« Vous devez vous classer, mais vous n’avez pas le droit de parler ». C’est ainsi que l’animateur et l’animatrice de Fragil ont introduit l’atelier sur l’algorithmie en cette fraîche matinée de septembre. Réunie dans la cour de la Maison de l’Europe sur l’île de Nantes, la trentaine de professionnels et professionnelles jeunesse adhérante au dispositif Promeneurs du Net a quelques difficultés à communiquer quand on la prive de l’usage de la parole de bon matin. Cependant au bout de quelques minutes, des groupes se forment : garçons d’un côté, filles de l’autre. Enfin pas pour tout le monde, certains et certaines n’avaient pas saisi comment les groupes s’étaient constitués. La parole est autorisée et l’opération est relancée plusieurs fois de suite, en demandant toujours au groupe de trouver de nouvelles manières de se classer.
Classements par taille, par année d’adhésion au programme de Promeneurs du Net, par couleur de chaussures, par possession de lunettes ou pas.

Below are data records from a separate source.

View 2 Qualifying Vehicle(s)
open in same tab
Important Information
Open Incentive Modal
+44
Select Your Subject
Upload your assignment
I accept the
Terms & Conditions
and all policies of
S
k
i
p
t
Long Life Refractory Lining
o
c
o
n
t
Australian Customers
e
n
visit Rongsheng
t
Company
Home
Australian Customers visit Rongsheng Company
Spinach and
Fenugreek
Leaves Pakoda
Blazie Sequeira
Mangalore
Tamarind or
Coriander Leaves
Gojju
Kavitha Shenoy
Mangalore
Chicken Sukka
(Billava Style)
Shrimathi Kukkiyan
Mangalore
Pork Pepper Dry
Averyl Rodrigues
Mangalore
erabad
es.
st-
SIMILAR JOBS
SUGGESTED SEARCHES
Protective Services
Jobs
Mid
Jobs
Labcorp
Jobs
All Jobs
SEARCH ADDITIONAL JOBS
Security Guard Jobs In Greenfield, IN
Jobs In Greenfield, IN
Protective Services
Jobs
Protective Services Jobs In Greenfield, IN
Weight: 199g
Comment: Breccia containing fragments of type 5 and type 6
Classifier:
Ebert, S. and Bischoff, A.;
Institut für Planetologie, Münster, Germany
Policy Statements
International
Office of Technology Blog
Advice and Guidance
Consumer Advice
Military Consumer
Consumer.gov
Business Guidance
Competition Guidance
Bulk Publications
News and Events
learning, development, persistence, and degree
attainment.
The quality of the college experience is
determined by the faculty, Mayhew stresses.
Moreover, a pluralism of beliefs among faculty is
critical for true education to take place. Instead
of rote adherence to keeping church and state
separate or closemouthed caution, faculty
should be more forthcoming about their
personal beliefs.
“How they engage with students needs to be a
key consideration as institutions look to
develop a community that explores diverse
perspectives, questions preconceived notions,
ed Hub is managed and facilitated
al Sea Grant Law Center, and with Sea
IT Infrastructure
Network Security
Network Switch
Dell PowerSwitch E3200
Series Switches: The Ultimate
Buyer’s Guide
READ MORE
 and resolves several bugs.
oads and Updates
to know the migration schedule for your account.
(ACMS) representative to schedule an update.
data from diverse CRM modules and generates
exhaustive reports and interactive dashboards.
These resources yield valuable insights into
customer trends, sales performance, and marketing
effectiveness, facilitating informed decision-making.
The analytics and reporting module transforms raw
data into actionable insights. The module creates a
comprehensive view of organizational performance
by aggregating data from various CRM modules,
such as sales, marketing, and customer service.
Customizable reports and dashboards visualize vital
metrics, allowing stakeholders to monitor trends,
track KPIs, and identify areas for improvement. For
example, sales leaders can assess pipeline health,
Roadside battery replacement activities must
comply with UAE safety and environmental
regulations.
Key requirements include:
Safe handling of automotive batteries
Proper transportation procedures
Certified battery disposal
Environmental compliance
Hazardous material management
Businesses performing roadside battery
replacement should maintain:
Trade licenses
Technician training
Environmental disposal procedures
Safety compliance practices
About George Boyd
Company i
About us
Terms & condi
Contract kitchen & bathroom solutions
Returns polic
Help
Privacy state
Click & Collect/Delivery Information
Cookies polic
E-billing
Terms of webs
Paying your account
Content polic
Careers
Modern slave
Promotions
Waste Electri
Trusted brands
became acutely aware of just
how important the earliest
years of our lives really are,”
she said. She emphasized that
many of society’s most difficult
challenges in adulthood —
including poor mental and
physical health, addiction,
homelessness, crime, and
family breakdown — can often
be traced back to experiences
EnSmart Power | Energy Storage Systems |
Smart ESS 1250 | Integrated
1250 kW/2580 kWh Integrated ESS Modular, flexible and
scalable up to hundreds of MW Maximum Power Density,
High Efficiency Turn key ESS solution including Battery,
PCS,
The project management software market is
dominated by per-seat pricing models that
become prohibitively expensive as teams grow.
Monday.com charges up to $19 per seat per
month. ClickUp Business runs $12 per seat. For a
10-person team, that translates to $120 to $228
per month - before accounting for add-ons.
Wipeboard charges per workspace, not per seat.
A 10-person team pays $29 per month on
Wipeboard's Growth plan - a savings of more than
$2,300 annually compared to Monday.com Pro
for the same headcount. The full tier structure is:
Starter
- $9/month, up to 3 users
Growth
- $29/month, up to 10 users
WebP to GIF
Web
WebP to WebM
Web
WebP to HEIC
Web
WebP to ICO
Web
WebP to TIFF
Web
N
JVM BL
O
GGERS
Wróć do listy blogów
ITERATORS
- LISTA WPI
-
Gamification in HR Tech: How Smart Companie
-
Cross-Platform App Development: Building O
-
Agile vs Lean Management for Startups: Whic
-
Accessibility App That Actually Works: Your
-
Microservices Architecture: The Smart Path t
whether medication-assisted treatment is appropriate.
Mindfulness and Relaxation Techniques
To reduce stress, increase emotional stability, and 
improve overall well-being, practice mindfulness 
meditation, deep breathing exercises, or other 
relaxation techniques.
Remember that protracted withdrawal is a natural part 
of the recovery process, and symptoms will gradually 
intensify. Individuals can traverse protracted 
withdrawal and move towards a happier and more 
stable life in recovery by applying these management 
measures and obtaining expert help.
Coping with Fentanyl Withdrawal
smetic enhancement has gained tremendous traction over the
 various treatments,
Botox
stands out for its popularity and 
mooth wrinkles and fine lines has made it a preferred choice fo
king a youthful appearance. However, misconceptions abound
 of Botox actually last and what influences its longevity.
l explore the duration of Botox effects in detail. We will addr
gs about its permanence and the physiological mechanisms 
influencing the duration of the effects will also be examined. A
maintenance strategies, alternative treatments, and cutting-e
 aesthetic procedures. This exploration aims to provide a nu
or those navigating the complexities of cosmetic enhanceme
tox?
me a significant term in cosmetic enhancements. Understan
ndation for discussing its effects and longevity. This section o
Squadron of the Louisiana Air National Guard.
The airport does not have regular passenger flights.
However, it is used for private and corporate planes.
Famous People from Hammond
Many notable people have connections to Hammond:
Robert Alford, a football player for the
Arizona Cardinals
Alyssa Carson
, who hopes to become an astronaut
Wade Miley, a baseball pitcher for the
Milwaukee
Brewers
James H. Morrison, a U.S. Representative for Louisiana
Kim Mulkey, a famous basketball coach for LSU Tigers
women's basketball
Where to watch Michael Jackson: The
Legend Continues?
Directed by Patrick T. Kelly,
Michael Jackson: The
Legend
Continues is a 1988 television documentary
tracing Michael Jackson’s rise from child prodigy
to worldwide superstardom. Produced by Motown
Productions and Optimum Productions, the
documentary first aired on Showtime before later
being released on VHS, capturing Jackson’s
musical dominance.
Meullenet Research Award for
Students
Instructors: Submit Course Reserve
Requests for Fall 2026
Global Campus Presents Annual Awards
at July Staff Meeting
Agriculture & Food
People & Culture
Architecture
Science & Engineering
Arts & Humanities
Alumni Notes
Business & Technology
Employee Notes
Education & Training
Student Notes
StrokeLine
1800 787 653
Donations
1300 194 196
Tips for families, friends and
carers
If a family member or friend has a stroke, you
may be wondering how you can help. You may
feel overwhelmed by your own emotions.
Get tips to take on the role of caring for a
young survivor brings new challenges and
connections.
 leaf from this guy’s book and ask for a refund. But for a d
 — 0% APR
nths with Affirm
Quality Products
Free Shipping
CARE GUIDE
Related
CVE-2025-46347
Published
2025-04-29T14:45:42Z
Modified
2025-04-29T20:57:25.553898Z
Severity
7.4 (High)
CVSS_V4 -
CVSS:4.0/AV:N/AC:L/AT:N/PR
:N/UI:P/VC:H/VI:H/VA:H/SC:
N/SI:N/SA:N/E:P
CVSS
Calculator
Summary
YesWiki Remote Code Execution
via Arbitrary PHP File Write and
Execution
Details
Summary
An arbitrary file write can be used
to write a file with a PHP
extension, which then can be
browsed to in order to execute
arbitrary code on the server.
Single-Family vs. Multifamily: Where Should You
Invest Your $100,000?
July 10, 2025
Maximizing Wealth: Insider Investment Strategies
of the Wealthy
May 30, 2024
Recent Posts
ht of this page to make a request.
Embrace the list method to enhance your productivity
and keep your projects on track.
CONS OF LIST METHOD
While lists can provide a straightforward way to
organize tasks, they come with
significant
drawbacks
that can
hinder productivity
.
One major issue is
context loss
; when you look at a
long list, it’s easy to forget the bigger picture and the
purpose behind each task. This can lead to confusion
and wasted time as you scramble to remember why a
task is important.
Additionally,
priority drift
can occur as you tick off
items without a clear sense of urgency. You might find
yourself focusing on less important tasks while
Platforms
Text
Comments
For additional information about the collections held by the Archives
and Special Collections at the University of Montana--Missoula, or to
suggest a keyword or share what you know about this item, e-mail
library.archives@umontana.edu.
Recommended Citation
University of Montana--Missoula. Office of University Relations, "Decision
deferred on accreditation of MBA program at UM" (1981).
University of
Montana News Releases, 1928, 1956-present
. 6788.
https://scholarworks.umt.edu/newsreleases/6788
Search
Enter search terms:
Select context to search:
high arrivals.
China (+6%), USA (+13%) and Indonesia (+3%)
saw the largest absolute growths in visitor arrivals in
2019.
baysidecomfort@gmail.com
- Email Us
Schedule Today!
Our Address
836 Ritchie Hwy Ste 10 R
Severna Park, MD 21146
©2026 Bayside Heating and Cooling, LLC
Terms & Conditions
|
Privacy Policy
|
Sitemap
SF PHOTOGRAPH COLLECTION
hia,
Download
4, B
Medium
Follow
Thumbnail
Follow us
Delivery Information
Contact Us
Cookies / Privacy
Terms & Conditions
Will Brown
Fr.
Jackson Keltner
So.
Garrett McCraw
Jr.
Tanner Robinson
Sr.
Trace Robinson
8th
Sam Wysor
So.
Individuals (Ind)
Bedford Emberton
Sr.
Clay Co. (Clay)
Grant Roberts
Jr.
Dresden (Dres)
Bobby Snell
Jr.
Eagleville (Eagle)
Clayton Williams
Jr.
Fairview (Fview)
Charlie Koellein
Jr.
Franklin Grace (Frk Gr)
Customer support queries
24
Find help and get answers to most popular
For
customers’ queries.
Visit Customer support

Autant de classements qui permettent d’introduire la séance dédiée à l’algorithmie. En effet, en demandant aux participants et participantes d’enchainer certaines opérations de tri dans un ordre puis dans un autre, on s’aperçoit que les résultats sont différents. Le groupe découvre par l’expérience que l’algorithmie c’est : des entrées (chaque individu du groupe et leurs caractéristiques propre), des instruction simples exécutées dans un ordre précis (les manières de trier le groupe) et un résultat.
Après avoir constitué des groupes de quatre, les stagiaires ont rejoint l’intérieur du bâtiment pour des ateliers en demi-groupe. Chaque équipe de quatre personne a été invitée à s’imaginer lancer son propre réseau social et à lui trouver un nom. Puis, en s’appuyant sur des cartes représentant des « posts » de réseaux sociaux et en rebondissant sur la première activité, les groupes ont du trouver un maximum de manière de classer ces posts. (Pour plus de détails sur le déroulé de l’atelier « Algorithme » créé par Fragil, c’est par ici.)
« On se rend compte que tout y est réfléchi et choisi, de façon très délibérée »
Cette étape passée, chaque « réseau social » a dû définir son propre algorithme de classement de fil d’actualité. « Truq » a décidé de n’afficher que les posts qui contenaient les quatre lettres T, R, U et Q et de les classer en fonction de leur nombre de « likes » par ordre décroissant. Les créateurs et créatrices de « Utopie » ont décidé de n’afficher les posts ne contenait aucune marque de négation (« ne » ou « n’ « ) et de les classer par ordre antichronologique. Chaque groupe a pu ainsi comprendre que derrière chaque algorithme il y avait bien des choix humains qui ont des incidences parfois politiques. « En nous mettant à la place de créateurs de réseaux sociaux et en utilisant des exemples simples, on décrypte la logique des algorithmes (si… alors…), et on se rend compte que tout y est réfléchi et choisi, de façon très délibérée » indique Camille Chikaoui, informatrice Jeunesse d’Info Jeunes Pays de la Loire. Enfin, les start-upeurs et start-upeuses du jour ont pu introduire une dimension personnalisée à leur algorithme, incorporant à leurs instructions des opérations liées à des données présentées sur un profil d’utilisateurs. « Si l’utilisateur ou l’utilisatrice à moins de 20 ans, le réseau e.Pistolair n’affichera que des contenus en accord avec son premier centre d’intérêt » , « Si l’utilisateur ou utilisatrice a renseigné un sujet qui ne l’intéresse pas, Day Club n’affichera aucun post lié à cette thématique », autant d’exemples qui ont permis aux participants et participantes de comprendre comment il est possible que deux utilisateurices du même réseau social puissent avoir des fils d’actualités totalement différents. La construction de l’atelier, partant du simple tri d’un groupe de personnes pour terminer sur la création d’un algorithme personnalisé atteint ses objectifs de vulgarisation, comme le souligne l’informatrice jeunesse : « l’atelier est très progressif, ce qui nous permet de prendre conscience petit à petit de comment tout fonctionne. »
La matinée s’est conclue sur un temps d’échange autour des enjeux éthiques et personnels liés à la prolifération des algorithmes dans notre quotidien. Discussion apparemment impactante puisque au delà de l’envergure professionnelle de cet atelier, Camille Chikaoui nous confiera avoir été touchée par cette réflexion au niveau personnel : « ça soulève de nombreuses questions… et me fait remettre en questions mes propres pratiques ».